Forward-Looking Statements
This Quarterly Report on Form 10-Q, including Item 2, Management’s Discussion and Analysis of Financial Condition and Results of Operations, contains certain “forward-looking statements,” which include information relating to future events, future financial performance, strategies, expectations, competitive environment, regulation, and availability of resources. These forward-looking statements include, without limitation, statements regarding: proposed new programs; expectations that regulatory developments or other matters will not have a material adverse effect on our financial position, results of operations, or liquidity; statements concerning projections, predictions, expectations, estimates, or forecasts as to our business, financial and operational results, and future economic performance; and statements of management’s goals and objectives and other similar expressions concerning matters that are not historical facts. Words such as “may,” “should,” “could,” “would,” “predicts,” “potential,” “continue,” “expects,” “anticipates,” “future,” “intends,” “plans,” “believes,” “estimates” and similar expressions, as well as statements in future tense, identify forward-looking statements.
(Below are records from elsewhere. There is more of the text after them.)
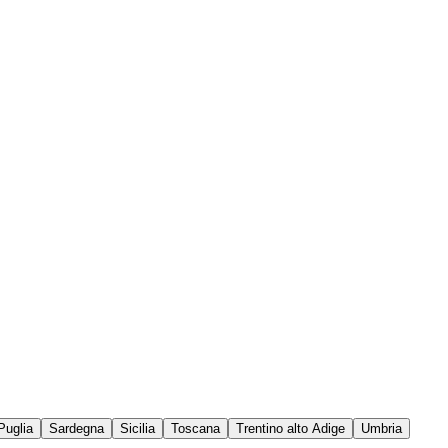
Puglia
Sardegna
Sicilia
Toscana
Trentino alto Adige
Umbria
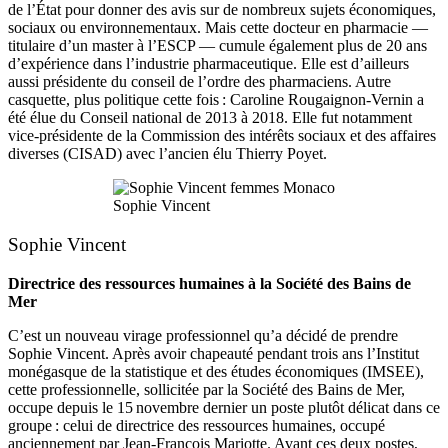
de l’État pour donner des avis sur de nombreux sujets économiques,
sociaux ou environnementaux. Mais cette docteur en pharmacie —
titulaire d’un master à l’ESCP — cumule également plus de 20 ans
d’expérience dans l’industrie pharmaceutique. Elle est d’ailleurs
aussi présidente du conseil de l’ordre des pharmaciens. Autre
casquette, plus politique cette fois : Caroline Rougaignon-Vernin a
été élue du Conseil national de 2013 à 2018. Elle fut notamment
vice-présidente de la Commission des intérêts sociaux et des affaires
diverses (CISAD) avec l’ancien élu Thierry Poyet.
Sophie Vincent
Sophie Vincent
Directrice des ressources humaines à la Société des Bains de
Mer
C’est un nouveau virage professionnel qu’a décidé de prendre
Sophie Vincent. Après avoir chapeauté pendant trois ans l’Institut
monégasque de la statistique et des études économiques (IMSEE),
cette professionnelle, sollicitée par la Société des Bains de Mer,
occupe depuis le 15 novembre dernier un poste plutôt délicat dans ce
groupe : celui de directrice des ressources humaines, occupé
anciennement par Jean-François Mariotte. Avant ces deux postes,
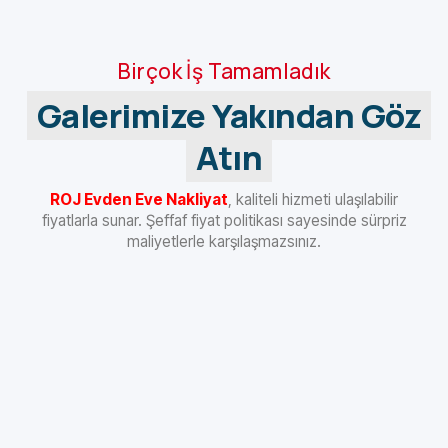
Birçok İş Tamamladık
Galerimize Yakından Göz
Atın
ROJ Evden Eve Nakliyat
, kaliteli hizmeti ulaşılabilir
fiyatlarla sunar. Şeffaf fiyat politikası sayesinde sürpriz
maliyetlerle karşılaşmazsınız.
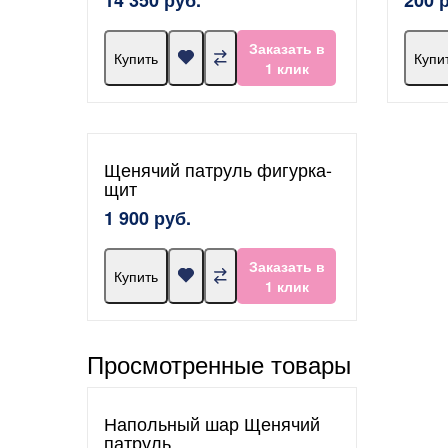
Заказать в
Купить
Купи
1 клик
Щенячий патруль фигурка-
щит
1 900 руб.
Заказать в
Купить
1 клик
Просмотренные товары
Напольный шар Щенячий
патруль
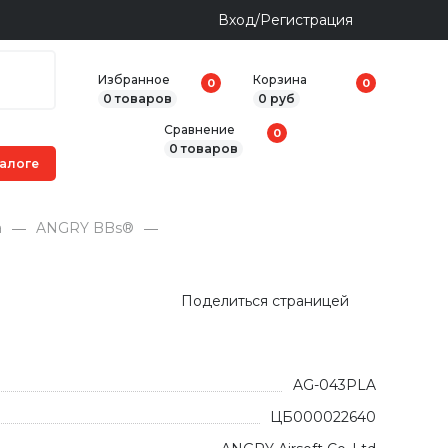
Вход/Регистрация
Избранное
Корзина
0
0
0 товаров
0 руб
Сравнение
0
0 товаров
а
ANGRY BBs®
Поделиться страницей
AG-043PLA
ЦБ000022640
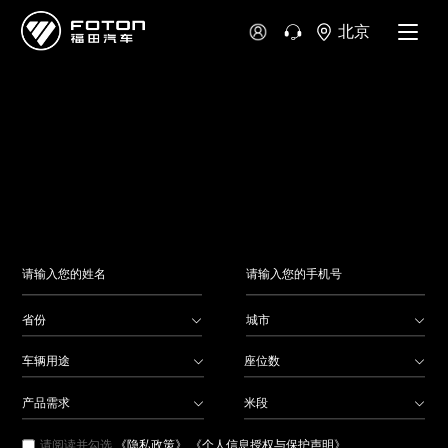
大洋洲
北京
澳大利亚
新西兰
省份
城市
车辆用途
座位数
产品需求
米段
请阅读并勾选
《隐私政策》
《个人信息授权与保护声明》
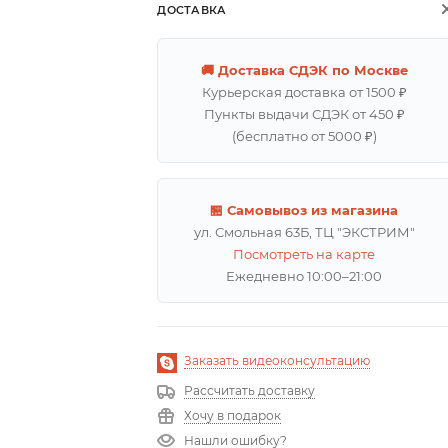
ДОСТАВКА
🚚 Доставка СДЭК по Москве
Курьерская доставка от 1500 ₽
Пункты выдачи СДЭК от 450 ₽
(бесплатно от 5000 ₽)
🏪 Самовывоз из магазина
ул. Смольная 63Б, ТЦ "ЭКСТРИМ"
Посмотреть на карте
Ежедневно 10:00–21:00
Заказать видеоконсультацию
Рассчитать доставку
Хочу в подарок
Нашли ошибку?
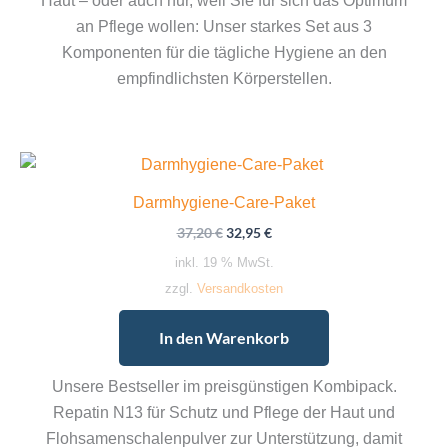
Haut – oder auch nur, weil Sie für sich das Optimum
an Pflege wollen: Unser starkes Set aus 3
Komponenten für die tägliche Hygiene an den
empfindlichsten Körperstellen.
Darmhygiene-Care-Paket
Ursprünglicher
Aktueller
37,20
€
32,95
€
Preis
Preis
inkl. 19 % MwSt.
war:
ist:
37,20 €
32,95 €.
zzgl.
Versandkosten
In den Warenkorb
Unsere Bestseller im preisgünstigen Kombipack.
Repatin N13 für Schutz und Pflege der Haut und
Flohsamenschalenpulver zur Unterstützung, damit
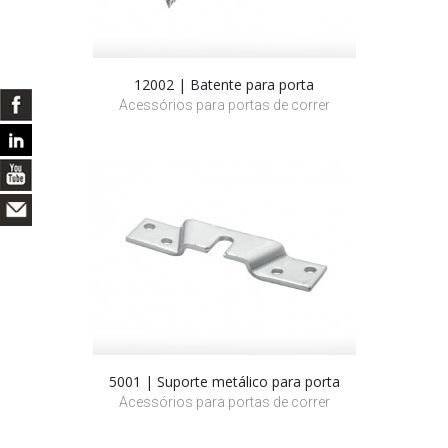
12002 | Batente para porta
Acessórios para portas de correr
5001 | Suporte metálico para porta
Acessórios para portas de correr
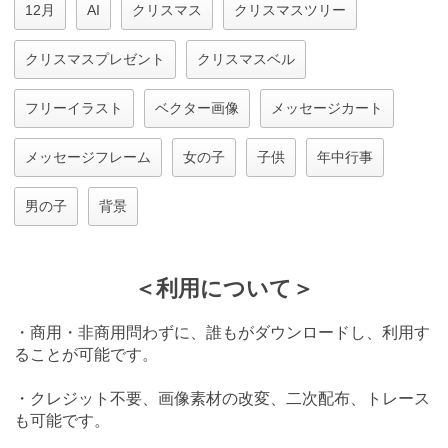
12月
AI
クリスマス
クリスマスツリー
クリスマスプレゼント
クリスマスベル
フリーイラスト
ベクター画像
メッセージカート
メッセージフレーム
女の子
子供
年中行事
男の子
背景
＜利用について＞
・商用・非商用問わずに、誰もがダウンロードし、利用す
ることが可能です。
・クレジット不要、画像素材の改変、二次配布、トレース
も可能です。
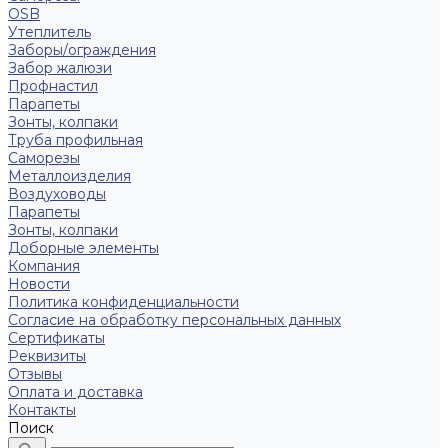
OSB
Утеплитель
Заборы/ограждения
Забор жалюзи
Профнастил
Парапеты
Зонты, колпаки
Труба профильная
Саморезы
Металлоизделия
Воздуховоды
Парапеты
Зонты, колпаки
Доборные элементы
Компания
Новости
Политика конфиденциальности
Согласие на обработку персональных данных
Сертификаты
Реквизиты
Отзывы
Оплата и доставка
Контакты
Поиск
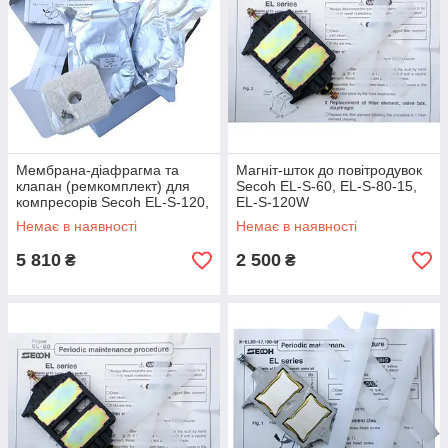
Secoh
Ремкомплект мембран Secoh
(окремо з
EL-S-
комплекту можна замовити:
пара мембран
,
80-17
фільтр
)
магніт
,
автовыключатель
,
котушка
магніт, автовыключатель і котушка в ремкомплект
не входять,
їх необхідно замовляти окремо
Secoh
Ремкомплект мембран Secoh
(окремо з
Мембрана-діафрагма та
Магніт-шток до повітродувок
EL-S-
комплекту можна замовити:
пара мембран
,
клапан (ремкомплект) для
Secoh EL-S-60, EL-S-80-15,
100
фільтр
)
компресорів Secoh EL-S-120,
EL-S-120W
EL-S-150 та EL-S-250W
Немає в наявності
Немає в наявності
магніт
,
автовыключатель
,
котушка
магніт, автовыключатель і котушка в ремкомплект
5 810
2 500
₴
₴
не входять,
їх необхідно замовляти окремо
Secoh
Ремкомплект мембран Secoh
(окремо з
EL-S-
комплекту можна замовити:
пара мембран
,
120
фільтр
)
магніт
,
автовыключатель
,
котушка
магніт, автовыключатель і котушка в ремкомплект
не входять,
їх необхідно замовляти окремо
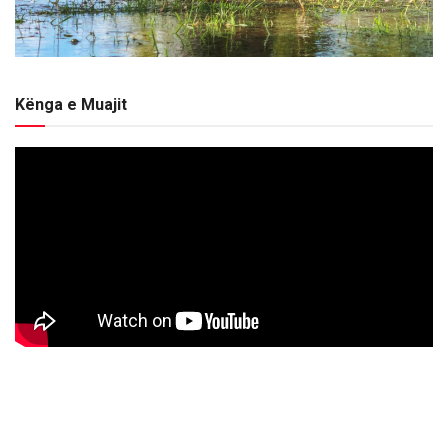
Kënga e Muajit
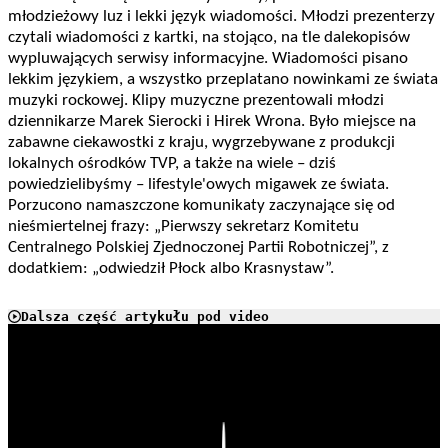
młodzieżowy luz i lekki język wiadomości. Młodzi prezenterzy
czytali wiadomości z kartki, na stojąco, na tle dalekopisów
wypluwających serwisy informacyjne. Wiadomości pisano
lekkim językiem, a wszystko przeplatano nowinkami ze świata
muzyki rockowej. Klipy muzyczne prezentowali młodzi
dziennikarze Marek Sierocki i Hirek Wrona. Było miejsce na
zabawne ciekawostki z kraju, wygrzebywane z produkcji
lokalnych ośrodków TVP, a także na wiele – dziś
powiedzielibyśmy – lifestyle'owych migawek ze świata.
Porzucono namaszczone komunikaty zaczynające się od
nieśmiertelnej frazy: „Pierwszy sekretarz Komitetu
Centralnego Polskiej Zjednoczonej Partii Robotniczej”, z
dodatkiem: „odwiedził Płock albo Krasnystaw”.
Dalsza część artykułu pod video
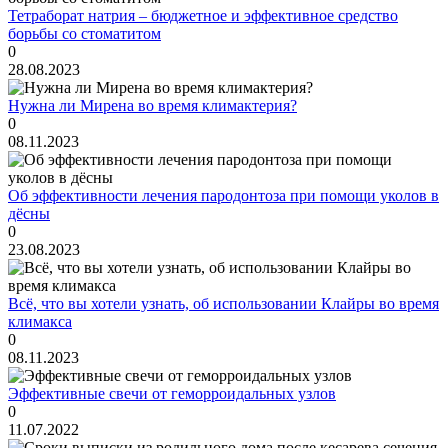
Тетраборат натрия – бюджетное и эффективное средство
борьбы со стоматитом
0
28.08.2023
Нужна ли Мирена во время климактерия?
0
08.11.2023
Об эффективности лечения пародонтоза при помощи уколов в
дёсны
0
23.08.2023
Всё, что вы хотели узнать, об использовании Клайры во время
климакса
0
08.11.2023
Эффективные свечи от геморроидальных узлов
0
11.07.2022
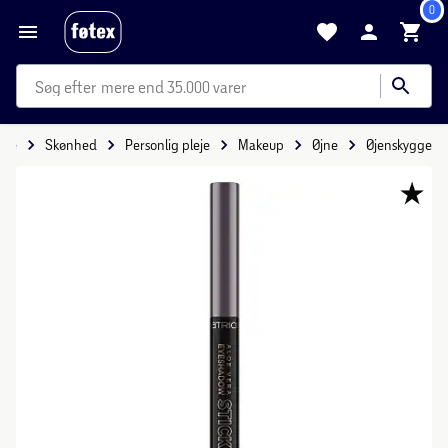
0
mere end 35.000 varer
ide
Skønhed
Personlig pleje
Makeup
Øjne
Øjenskygge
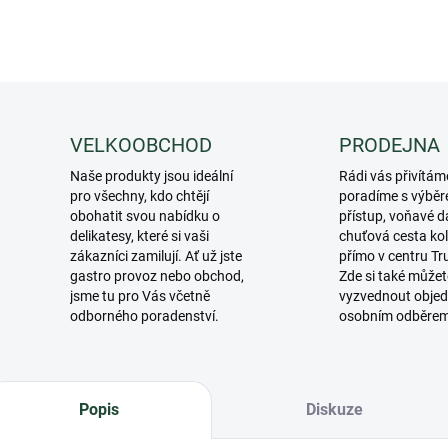
VELKOOBCHOD
PRODEJNA
Naše produkty jsou ideální
Rádi vás přivítám
pro všechny, kdo chtějí
poradíme s výběr
obohatit svou nabídku o
přístup, voňavé d
delikatesy, které si vaši
chuťová cesta ko
zákazníci zamilují. Ať už jste
přímo v centru Tr
gastro provoz nebo obchod,
Zde si také můžet
jsme tu pro Vás včetně
vyzvednout objed
odborného poradenství.
osobním odběre
Popis
Diskuze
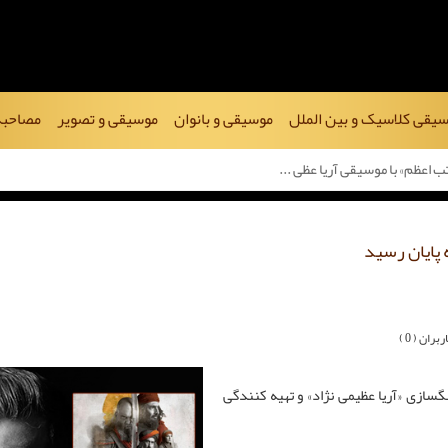
یقی کلاسیک و بین الملل
موسیقی و بانوان
موسیقی و تصویر
مصاحبه
 اعظم» با موسیقی آریا عظی ...
 پایان رسید
ران ( 0 )
ازی «آریا عظیمی نژاد» و تهیه ‌کنندگی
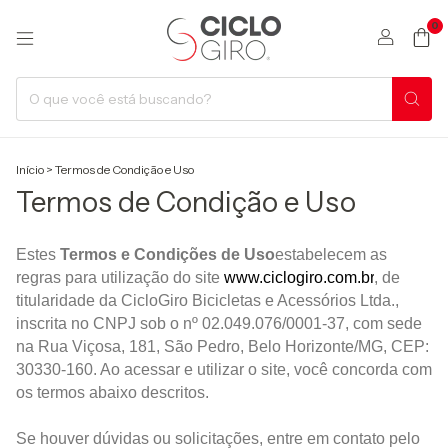
0
Início
>
Termos de Condição e Uso
Termos de Condição e Uso
Estes
Termos e Condições de Uso
estabelecem as
regras para utilização do site
www.ciclogiro.com.br
, de
titularidade da CicloGiro Bicicletas e Acessórios Ltda.,
inscrita no CNPJ sob o nº 02.049.076/0001-37, com sede
na Rua Viçosa, 181, São Pedro, Belo Horizonte/MG, CEP:
30330-160. Ao acessar e utilizar o site, você concorda com
os termos abaixo descritos.
Se houver dúvidas ou solicitações, entre em contato pelo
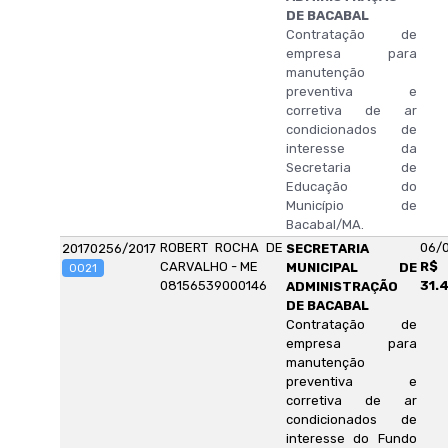
DE BACABAL
Contratação de
empresa para
manutenção
preventiva e
corretiva de ar
condicionados de
interesse da
Secretaria de
Educação do
Município de
Bacabal/MA.
ROBERT ROCHA DE
06/
20170256/2017
SECRETARIA
CARVALHO - ME
R$
MUNICIPAL DE
0021
08156539000146
31.
ADMINISTRAÇÃO
DE BACABAL
Contratação de
empresa para
manutenção
preventiva e
corretiva de ar
condicionados de
interesse do Fundo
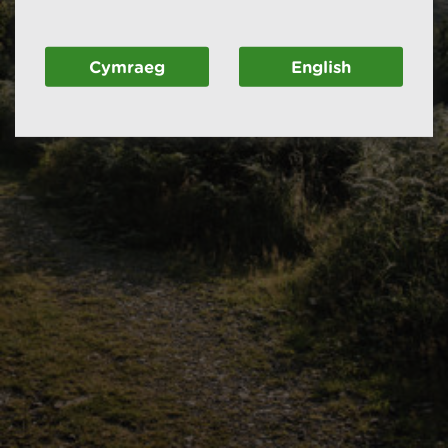
Cymraeg
English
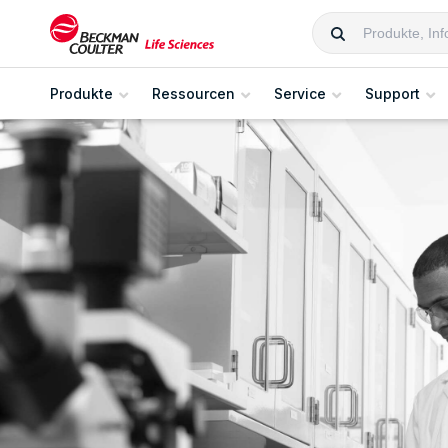
Produkte
Ressourcen
Service
Support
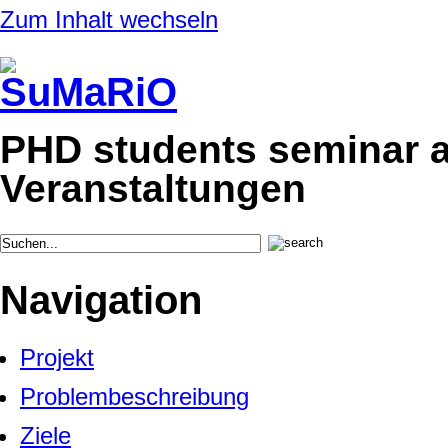
Zum Inhalt wechseln
PHD students seminar at
Veranstaltungen
Navigation
Projekt
Problembeschreibung
Ziele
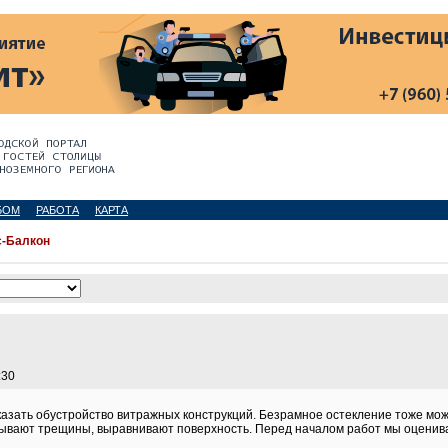
БОМ
РАБОТА
КАРТА
-Балкон
:30
казать обустройство витражных конструкций. Безрамное остекление тоже мо
лывают трещины, выравнивают поверхность. Перед началом работ мы оценива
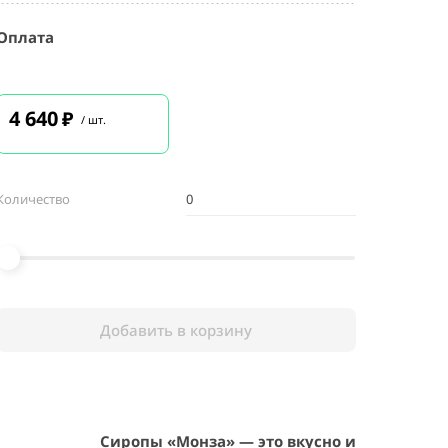
Оплата
4 640
₽
/ шт.
Количество
Добавить в корзину
Сиропы «Монза» — это вкусно и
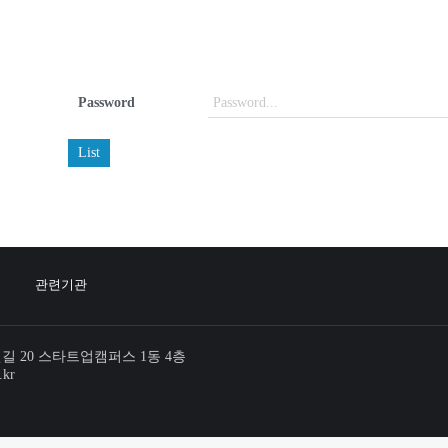
Password
List
관련기관
번길 20 스타트업캠퍼스 1동 4층
.kr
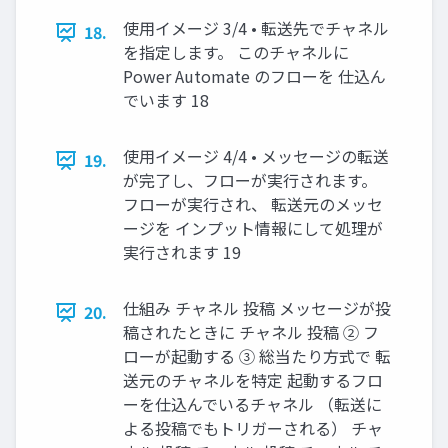
使用イメージ 3/4 • 転送先でチャネル
18.
を指定します。 このチャネルに
Power Automate のフローを 仕込ん
でいます 18
使用イメージ 4/4 • メッセージの転送
19.
が完了し、フローが実行されます。
フローが実行され、 転送元のメッセ
ージを インプット情報にして処理が
実行されます 19
仕組み チャネル 投稿 メッセージが投
20.
稿されたときに チャネル 投稿 ② フ
ローが起動する ③ 総当たり方式で 転
送元のチャネルを特定 起動するフロ
ーを仕込んでいるチャネル （転送に
よる投稿でもトリガーされる） チャ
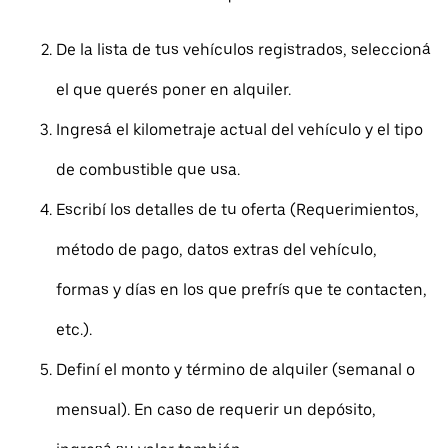
De la lista de tus vehículos registrados, seleccioná
el que querés poner en alquiler.
Ingresá el kilometraje actual del vehículo y el tipo
de combustible que usa.
Escribí los detalles de tu oferta (Requerimientos,
método de pago, datos extras del vehículo,
formas y días en los que prefrís que te contacten,
etc.).
Definí el monto y término de alquiler (semanal o
mensual). En caso de requerir un depósito,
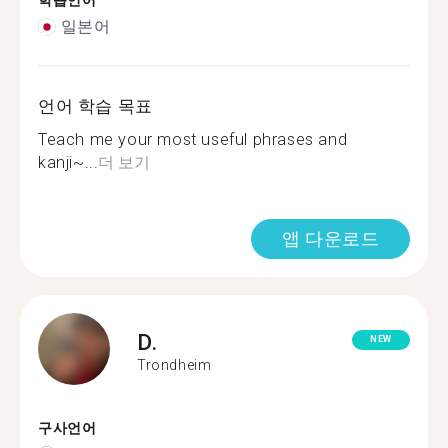
학습언어
일본어
언어 학습 목표
Teach me your most useful phrases and
kanji~...
더 보기
앱 다운로드
D.
NEW
Trondheim
구사언어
Forward-looking statements should not be read as a guarantee of future performance or results, and will not necessarily be accurate indications of the times at, or by, which such performance or results will be achieved. Forward-looking statements are based on information available at the time those statements are made or management’s good faith belief as of that time with respect to future events, and are subject to risks and uncertainties that could cause actual performance or results to differ materially from those expressed in or suggested by the forward-looking statements.
Forward-looking statements speak only as of the date the statements are made. Factors that could cause actual results to differ from those discussed in the forward-looking statements include, but are not limited to, those described in “Risk Factors” in Part I, Item 1A of our Annual Report on Form 10-K for the fiscal year ended April 30, 2014, as updated in our subsequent reports filed with the SEC, including any updates found in Part II, Item 1A of this or other reports on Form 10-Q. You should not put undue reliance on any forward-looking statements. We assume no obligation to update forward-looking statements to reflect actual results, changes in assumptions, or changes in other factors affecting forward-looking information, except to the extent required by applicable securities laws. If we do update one or more forward-looking statements, no inference should be drawn that we will make additional updates with respect to those or other forward-looking statements.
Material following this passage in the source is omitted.